Cassandra schema management for a multi-environment development.

A gem to manage Cassandra database schema for Rails. This gem offers migrations and environment specific databases out-of-the-box for Rails users.

This enables you to use Cassandra in an organized way, combined with your ActiveRecord relational database.

Requirements

Installation

gem install cassandra_migrations

Quick start

Configure Cassandra

The native transport protocol (sometimes called binary protocol, or CQL protocol) is not on by default on all version of Cassandra. If it is not you can enable by editing the CASSANDRA_DIR/conf/cassandra.yaml file on all nodes in your cluster and set start_native_transport to true. You need to restart the nodes for this to have effect.

Prepare Project

In your rails root directory run:

prepare_for_cassandra .

Which create the config/cassandra.yml

Configuring cassandra access

Open the newly-created config/cassandra.yml and configure the database name for each of the environments, just like you would do for your regular database. The other options defaults should be enough for now.

development:
  hosts: ['127.0.0.1']
  port: 9042
  keyspace: 'my_keyspace_name'
  replication:
    class: 'SimpleStrategy'
    replication_factor: 1

SUPPORTED CONFIGURATION OPTIONS: For a list of supported options see the docs for Cassandra module, connect method in the DataStax Ruby Driver

Create your database

There are a collection of rake tasks to help you manage the cassandra database (rake cassandra:create, rake cassandra:migrate, rake cassandra:drop, etc.).
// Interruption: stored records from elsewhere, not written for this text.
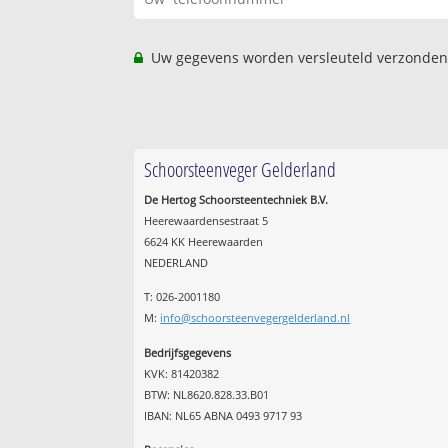
Uw gegevens worden versleuteld verzonden
Schoorsteenveger Gelderland
De Hertog Schoorsteentechniek B.V.
Heerewaardensestraat 5
6624 KK Heerewaarden
NEDERLAND
T: 026-2001180
M:
info@schoorsteenvegergelderland.nl
Bedrijfsgegevens
KVK: 81420382
BTW: NL8620.828.33.B01
IBAN: NL65 ABNA 0493 9717 93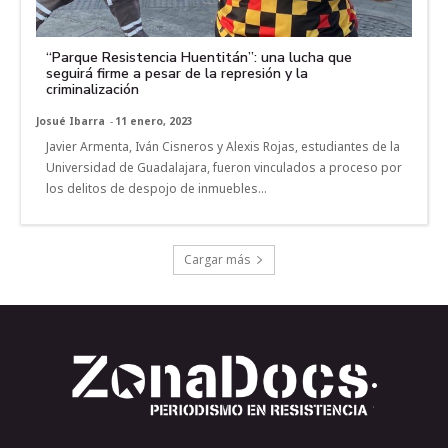
“Parque Resistencia Huentitán”: una lucha que
seguirá firme a pesar de la represión y la
criminalización
Josué Ibarra
-
11 enero, 2023
Javier Armenta, Iván Cisneros y Alexis Rojas, estudiantes de la
Universidad de Guadalajara, fueron vinculados a proceso por
los delitos de despojo de inmuebles...
Cargar más
.
.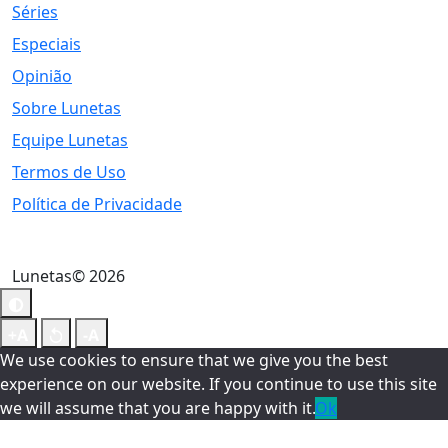
Séries
Especiais
Opinião
Sobre Lunetas
Equipe Lunetas
Termos de Uso
Política de Privacidade
Lunetas© 2026
We use cookies to ensure that we give you the best
experience on our website. If you continue to use this site
we will assume that you are happy with it.
Ok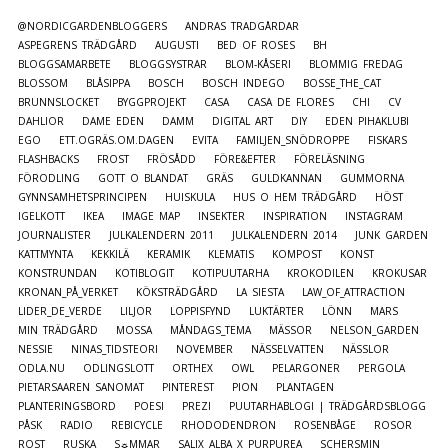
@NORDICGARDENBLOGGERS
ANDRAS TRÄDGÅRDAR
ASPEGRENS TRÄDGÅRD
AUGUSTI
BED OF ROSES
BH
BLOGGSAMARBETE
BLOGGSYSTRAR
BLOM-KÅSERI
BLOMMIG FREDAG
BLOSSOM
BLÅSIPPA
BOSCH
BOSCH INDEGO
BOSSE_THE_CAT
BRUNNSLOCKET
BYGGPROJEKT
CASA
CASA DE FLORES
CHI
CV
DAHLIOR
DAME EDEN
DAMM
DIGITAL ART
DIY
EDEN PIHAKLUBI
EGO
ETT.OGRÄS.OM.DAGEN
EVITA
FAMILJEN_SNÖDROPPE
FISKARS
FLASHBACKS
FROST
FRÖSÅDD
FÖRE&EFTER
FÖRELÄSNING
FÖRODLING
GOTT O BLANDAT
GRÄS
GULDKANNAN
GUMMORNA
GYNNSAMHETSPRINCIPEN
HUISKULA
HUS O HEM TRÄDGÅRD
HÖST
IGELKOTT
IKEA
IMAGE MAP
INSEKTER
INSPIRATION
INSTAGRAM
JOURNALISTER
JULKALENDERN 2011
JULKALENDERN 2014
JUNK GARDEN
KATTMYNTA
KEKKILÄ
KERAMIK
KLEMATIS
KOMPOST
KONST
KONSTRUNDAN
KOTIBLOGIT
KOTIPUUTARHA
KROKODILEN
KROKUSAR
KRONAN_PÅ_VERKET
KÖKSTRÄDGÅRD
LA SIESTA
LAW_OF_ATTRACTION
LIDER_DE_VERDE
LILJOR
LOPPISFYND
LUKTÄRTER
LÖNN
MARS
MIN TRÄDGÅRD
MOSSA
MÅNDAGS_TEMA
MÄSSOR
NELSON_GARDEN
NESSIE
NINAS_TIDSTEORI
NOVEMBER
NÄSSELVATTEN
NÄSSLOR
ODLA.NU
ODLINGSLOTT
ORTHEX
OWL
PELARGONER
PERGOLA
PIETARSAAREN SANOMAT
PINTEREST
PION
PLANTAGEN
PLANTERINGSBORD
POESI
PREZI
PUUTARHABLOGI | TRÄDGÅRDSBLOGG
PÅSK
RADIO
REBICYCLE
RHODODENDRON
ROSENBÅGE
ROSOR
ROST
RUSKA
S☼MMAR
SALIX ALBA X PURPUREA
SCHERSMIN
For now this one does the trick:

rake cassandra:setup

Creating a C* Table

rails generate cassandra_migration create_posts

In your migration file, make it create a table and drop it on its way back:

class CreatePosts < CassandraMigrations::Migration
  def up
    create_table :posts do |p|
      p.integer :id, :primary_key => true
      p.timestamp :created_at
      p.string :title
      p.text :text
    end
  end

  def self.down
    drop_table :posts
  end
end

And now run:

rake cassandra:migrate

To create a table with compound primary key just specify the primary keys on table creation, i.e.:

class CreatePosts < CassandraMigrations::Migration
  def up
    create_table :posts, :primary_keys => [:id, :created_at] do |p|
      p.integer :id
      p.timestamp :created_at
      p.string :title
      p.text :text
    end
  end

  def self.down
    drop_table :posts
  end
end

To create a table with a compound partition key specify the partition keys on table creation, i.e.:

class CreatePosts < CassandraMigrations::Migration
  def up
    create_table :posts, :partition_keys => [:id, :created_month], :primary_keys => [:created_at] do |p|
      p.integer :id
      p.string :created_month
      p.timestamp :created_at
      p.string :title
      p.text :text
    end
  end

  def self.down
    drop_table :posts
  end
end

To create a table with a secondary index you add it similar to regular rails indexes, i.e.:

class CreatePosts < CassandraMigrations::Migration
  def up
    create_table :posts, :primary_keys => [:id, :created_at] do |p|
      p.integer :id
      p.timestamp :created_at
      p.string :title
      p.text :text
    end

    create_index :posts, :title, :name => 'by_title'
  end

  def self.down
 	 drop_index 'by_title'

    drop_table :posts
  end
end

Passing options to create_table

The create_table method allow do pass a hash of options for:

  • Clustering Order (clustering_order): A string such as 'a_decimal DESC'
  • Compact Storage (compact_storage): Boolean, true or false
  • Wait before GC (gc_grace_seconds): Default: 864000 [10 days]
  • Others: See CQL Table Properties

Cassandra Migration will attempt to pass through the properties to the CREATE TABLE command.

Examples:

class WithClusteringOrderMigration < CassandraMigrations::Migration
  def up
    create_table :collection_lists, options: {
                                      clustering_order: 'a_decimal DESC',
                                      compact_storage: true,
                                      gc_grace_seconds: 43200
                                    } do |t|
      t.uuid :id, :primary_key => true
      t.decimal :a_decimal
    end
  end
end

Using Alternate/Additional Keyspaces

The using_keyspace method in a migration allows to execute that migration in the context of a specific keyspace:

class WithAlternateKeyspaceMigration < CassandraMigrations::Migration
  def up
    using_keyspace('alternative') do
      create_table :collection_lists, options: {compact_storage: true} do |t|
        t.uuid :id, :primary_key => true
        t.decimal :a_decimal
      end
    end
  end
end

The overall workflow for a multiple keyspace env:

  • define all of your keyspaces/environment combinations as separate environments in cassandra.yml. You probably want to keep your main or default keyspace as just plain development or 'production`, especially if you're using the queries stuff (so as to confuse Rails as little as possible)
  • make sure to run rake cassandra:create for all of them
  • if you use using_keyspace in all your migrations for keyspaces defined in environments other than the standard Rails ones, you won't have to run them for each 'special' environment.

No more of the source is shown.